Septembre a aussi sifflé la fin d’une autre récréation. Vous avez peu entendu parlé de la fonte de la banquise cette année, alors que ce mois marque habituellement le minimum de sa superficie ! Il est pourtant facile de suivre sur les sites officiels son évolution jours après jours.

    Après le coup de chaleur de 2007, la superficie minimale de la banquise était supérieure de 1 millions de Km2 en 2008. En 2009 il faut ajouter encore un ½ millions.
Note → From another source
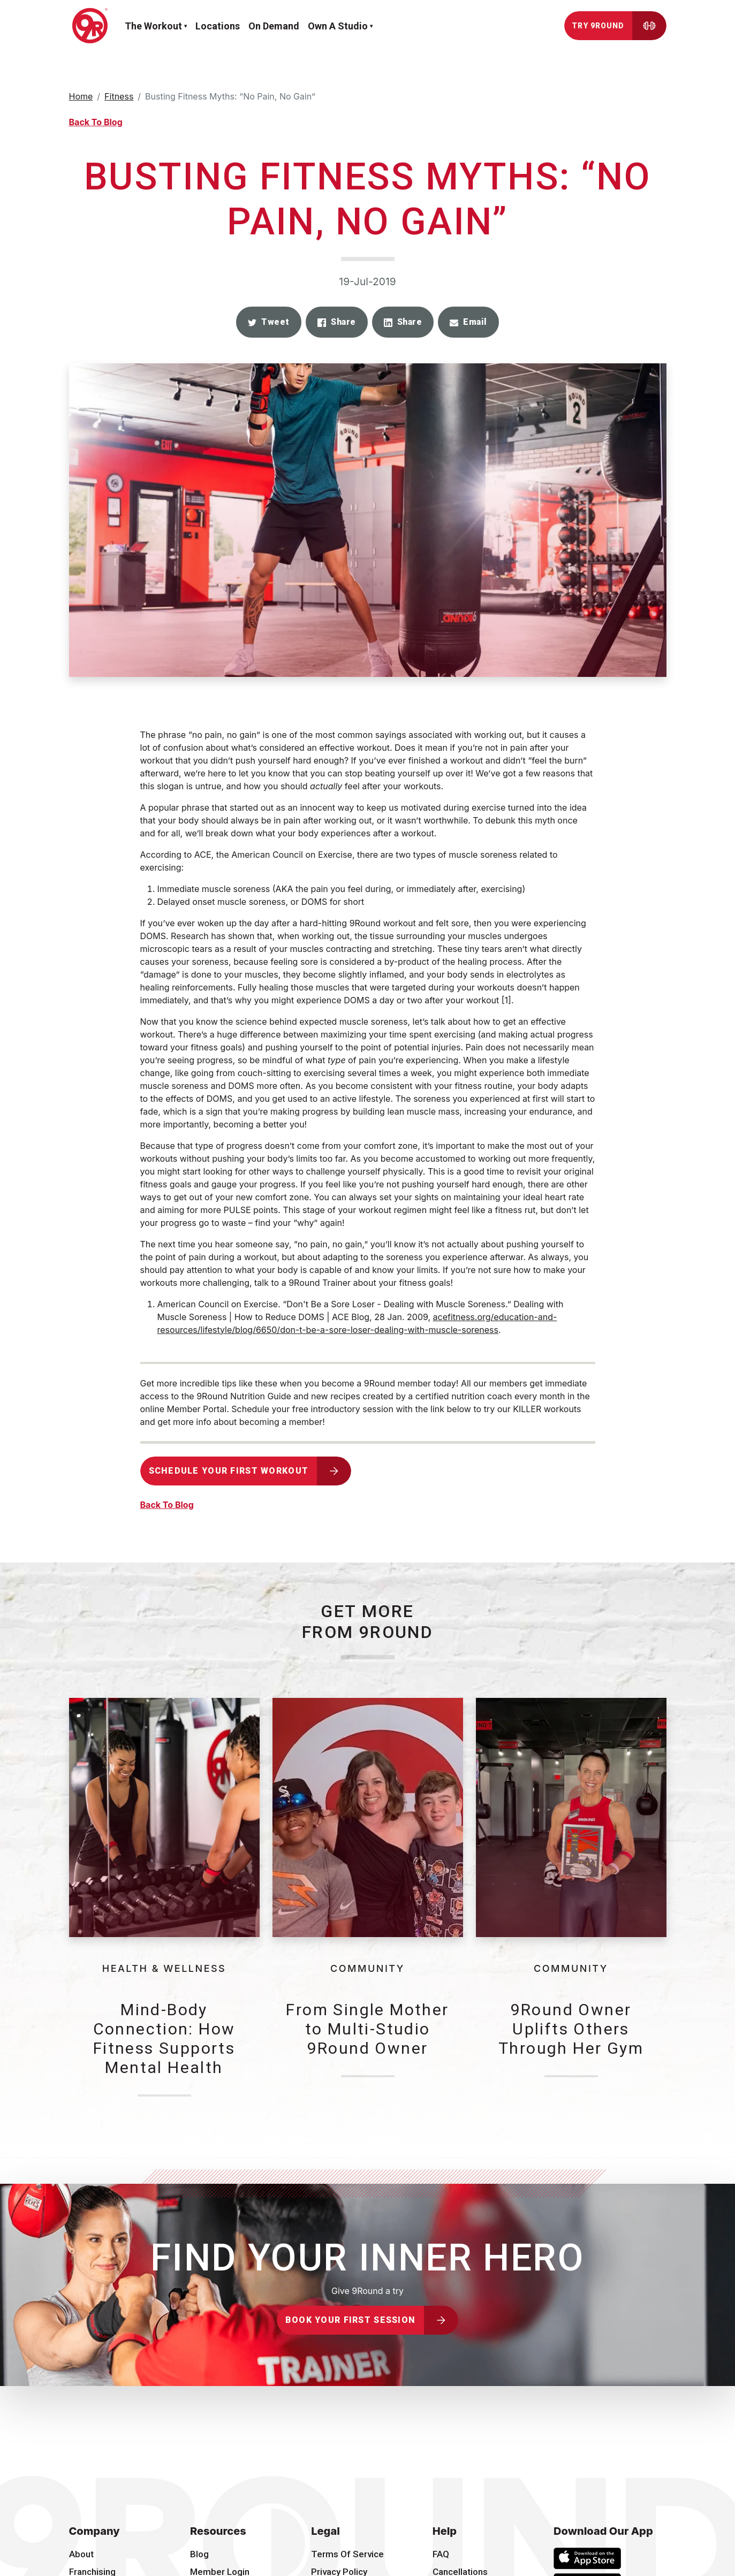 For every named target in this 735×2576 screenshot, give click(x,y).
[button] (268, 322)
Au moins 3 années ont connu des glaces Arctiques moins étendues que 2009, 2006, 2007 et 2008. Elles se reconstituent lentement !
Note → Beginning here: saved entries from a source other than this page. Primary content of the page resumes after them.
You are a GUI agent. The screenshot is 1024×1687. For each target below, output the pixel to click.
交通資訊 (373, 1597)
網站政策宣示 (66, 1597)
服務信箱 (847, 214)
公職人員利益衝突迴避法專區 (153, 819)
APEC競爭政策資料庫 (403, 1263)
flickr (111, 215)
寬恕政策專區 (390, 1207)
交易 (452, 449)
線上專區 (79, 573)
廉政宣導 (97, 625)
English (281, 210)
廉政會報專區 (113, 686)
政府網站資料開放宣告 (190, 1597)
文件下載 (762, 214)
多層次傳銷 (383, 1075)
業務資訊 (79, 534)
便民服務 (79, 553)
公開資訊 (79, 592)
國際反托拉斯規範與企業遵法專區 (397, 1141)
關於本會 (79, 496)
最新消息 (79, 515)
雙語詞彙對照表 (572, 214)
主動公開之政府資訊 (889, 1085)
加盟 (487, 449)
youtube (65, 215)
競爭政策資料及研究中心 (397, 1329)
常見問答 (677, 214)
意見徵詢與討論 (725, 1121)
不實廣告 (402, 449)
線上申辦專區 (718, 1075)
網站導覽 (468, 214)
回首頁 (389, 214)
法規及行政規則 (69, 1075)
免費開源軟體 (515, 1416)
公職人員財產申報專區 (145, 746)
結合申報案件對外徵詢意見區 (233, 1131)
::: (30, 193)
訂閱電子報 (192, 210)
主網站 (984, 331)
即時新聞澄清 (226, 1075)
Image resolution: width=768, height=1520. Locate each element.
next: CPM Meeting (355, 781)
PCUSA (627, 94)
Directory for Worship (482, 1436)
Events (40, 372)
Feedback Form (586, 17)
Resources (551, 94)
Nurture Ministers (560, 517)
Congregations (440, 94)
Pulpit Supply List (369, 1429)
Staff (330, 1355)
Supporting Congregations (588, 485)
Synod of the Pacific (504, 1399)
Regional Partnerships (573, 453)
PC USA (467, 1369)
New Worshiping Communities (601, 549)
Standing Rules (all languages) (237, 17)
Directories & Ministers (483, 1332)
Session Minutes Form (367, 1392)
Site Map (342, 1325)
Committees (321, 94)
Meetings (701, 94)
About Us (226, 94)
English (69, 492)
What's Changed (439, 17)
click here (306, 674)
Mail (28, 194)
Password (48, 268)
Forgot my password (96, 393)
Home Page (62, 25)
Ces dernières années on évoquait la création de routes maritimes dans l’Océan Arctique le long de côtes Canadiennes et Sibériennes. En 2009, les glaces ont continué d’occuper le détroit de Barrow du côté canadien et elles sont restées arrimées aux îles russes de Severnaia et Zemlia, donc ces voies de passages sont restées englacées et fermées.

   Enfin, dès la mi septembre, la superficie maritime englacée a commencé à croître à nouveau, alors que pendant les années précédentes la fonte avait continué jusqu’à la fin de septembre en 2008 et encore plus tard en 2006 et 2007.
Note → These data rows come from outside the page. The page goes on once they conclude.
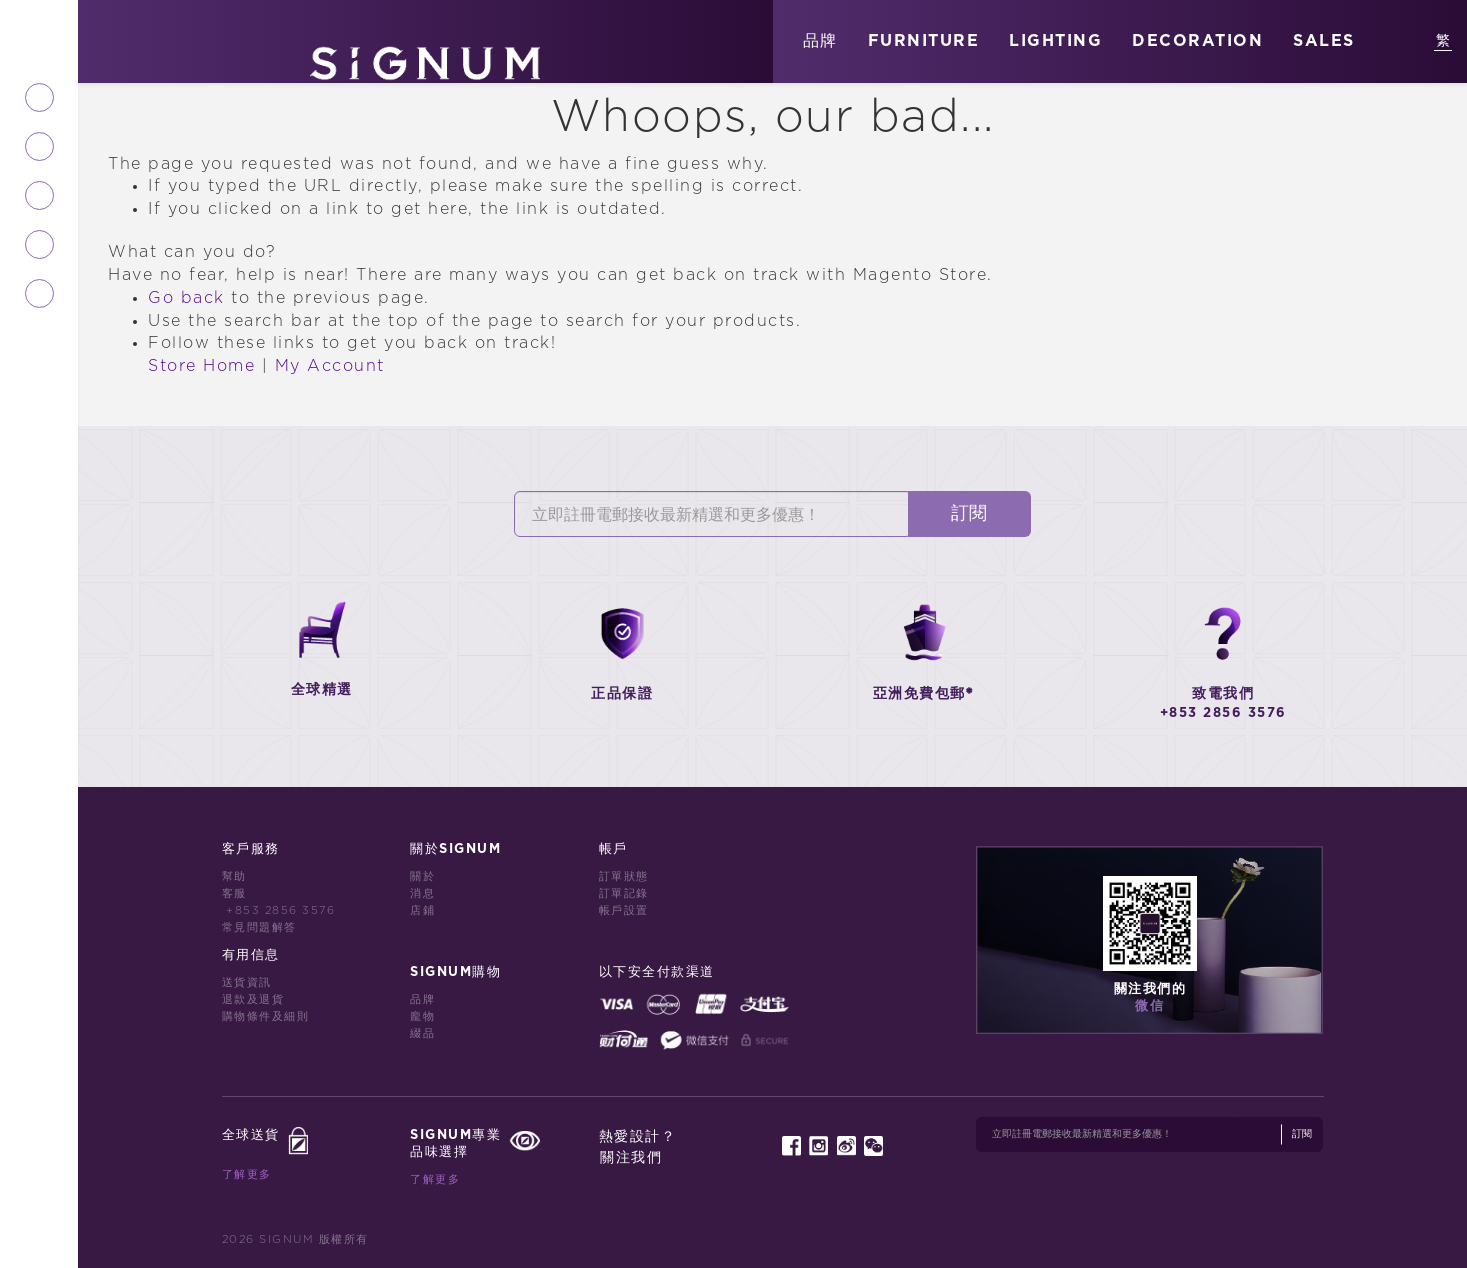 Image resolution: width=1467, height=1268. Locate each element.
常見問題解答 (259, 927)
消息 (422, 893)
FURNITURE (924, 41)
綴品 (422, 1033)
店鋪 (422, 910)
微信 (1149, 1006)
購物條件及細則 (266, 1016)
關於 (422, 876)
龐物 (422, 1016)
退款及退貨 (253, 999)
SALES (1324, 41)
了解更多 (247, 1174)
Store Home (201, 366)
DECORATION (1197, 41)
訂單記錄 (624, 893)
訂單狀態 (624, 876)
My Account (330, 366)
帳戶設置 (624, 910)
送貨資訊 (247, 982)
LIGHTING (1055, 41)
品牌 (820, 41)
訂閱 (969, 514)
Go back (186, 298)
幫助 (234, 876)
Septembre 2009 a donc bien sonné la fin de la récréation de la diminution anormale de la superficie de la banquise arctique.

    A une époque où la climatologie est devenu un enjeu de pouvoir politique, pendant une année où le problème est exacerbé par la proximité de prochaines conférences décisives, certains lobby utilisent tous les moyens possibles pour tenter de faire progresser leur cause quitte à écorner un peu les réalités, à profiter d’apparences, d’impressions plus que de véritables mesures scientifiques moins favorables à leurs thèses ou à taire les aspects un peu dérangeants. Septembre dans le cadre de la préparation de la prochaine conférence en est un excellent exemple. Il s’agit de préparer ou de motiver les foules, les politiques et les grands dirigeants de la planète qui ne sont pas toujours avertis des subtilités des observations climatiques.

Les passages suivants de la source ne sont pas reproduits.